The NTSB is investigating the runway overrun of a Miami Air International Boeing 737-800 that overran the runway at NAS Jacksonville and came to rest in the St. Johns River in Jacksonville, Florida, on Friday. NTSB photo. pic.twitter.com/ngUKelF72I
— NTSB_Newsroom (@NTSB_Newsroom) May 4, 2019
NTSB team has expertise in aircraft operations, structures, powerplants, human performance, weather, airports and other areas. Expect media briefing late afternoon. Details to be posted here.
— NTSB_Newsroom (@NTSB_Newsroom) May 4, 2019
The NTSB is investigating the runway overrun of a Miami Air International Boeing 737-800 that overran the runway at NAS Jacksonville and came to rest in the St. Johns River in Jacksonville, Florida, on Friday. NTSB photo. pic.twitter.com/ueBeCa2OAt
— NTSB_Newsroom (@NTSB_Newsroom) May 4, 2019
One passenger said the plane had a “really hard landing” followed by a “crash stop.”

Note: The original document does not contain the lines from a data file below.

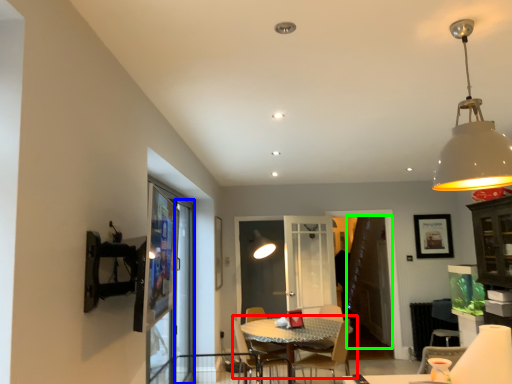 Question: Based on their relative distances, which object is farther from table (highlighted by a red box)? Choose from screen door (highlighted by a blue box) and screen door (highlighted by a green box).

Choices:
 (A) screen door
 (B) screen door

Answer: (B) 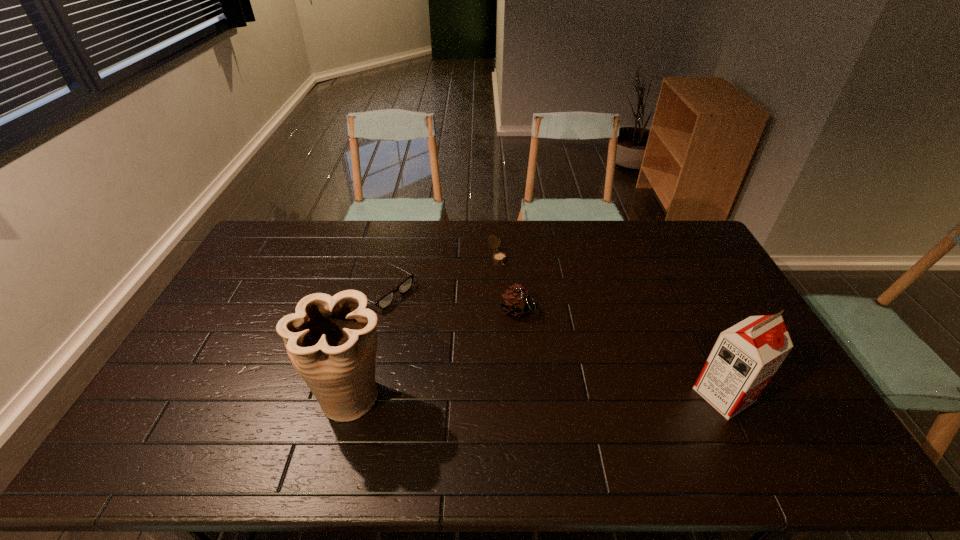 This screenshot has height=540, width=960. I want to click on urn, so click(331, 341).

Find the location of a particular element. the rightmost object is located at coordinates (745, 357).

The width and height of the screenshot is (960, 540). I want to click on the shortest object, so click(386, 300).

In order to click on pinecone in this screenshot , I will do `click(516, 301)`.

I want to click on the farthest object, so click(x=499, y=257).

I want to click on compass, so click(x=499, y=257).

Find the location of a particular element. The height and width of the screenshot is (540, 960). vacant space positioned 0.360m on the back of the urn is located at coordinates (381, 281).

Identify the location of free space located 0.370m on the back of the soya milk. (670, 284).

At what (x,y) coordinates should I click in order to perform the action: click on free space located on the front-facing side of the shortest object. Please return your answer as a coordinate pair (x, y). The image size is (960, 540). Looking at the image, I should click on (501, 359).

This screenshot has width=960, height=540. In order to click on free space located on the front-facing side of the shortest object in this screenshot , I will do `click(498, 357)`. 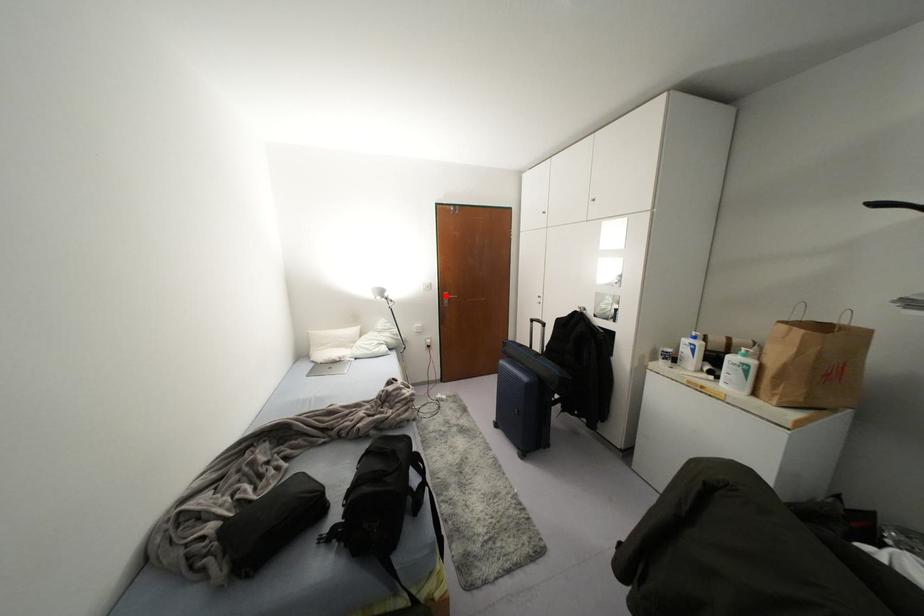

“As we went down, we had a really hard landing, and then the plane bounced and screeched and bounced some more, and it lifted to the right, and then it lifted to the left, and then it sort of swerved, and then it came to a complete, like a crash stop,” Cheryl Bormann, a civilian defense attorney aboard the plane, told CNN, adding that she was uninjured besides a bump on the head.
Jacksonville Mayor Lenny Curry (R) tweeted Friday night that the “White House called to help as the situation was developing.”
The Boeing 737-800 jet, which was chartered by the U.S. military from Miami Air International and was arriving from Guantánamo Bay, Cuba, was attempting to land during a thunderstorm when it slid off the runway into the St. Johns River on Friday evening.
The military contracts the charter company for its twice-weekly “rotator” round-trip flight between the U.S. mainland and Guantánamo Bay, with Jacksonville serving as a pit stop between Norfolk, Va., and Cuba.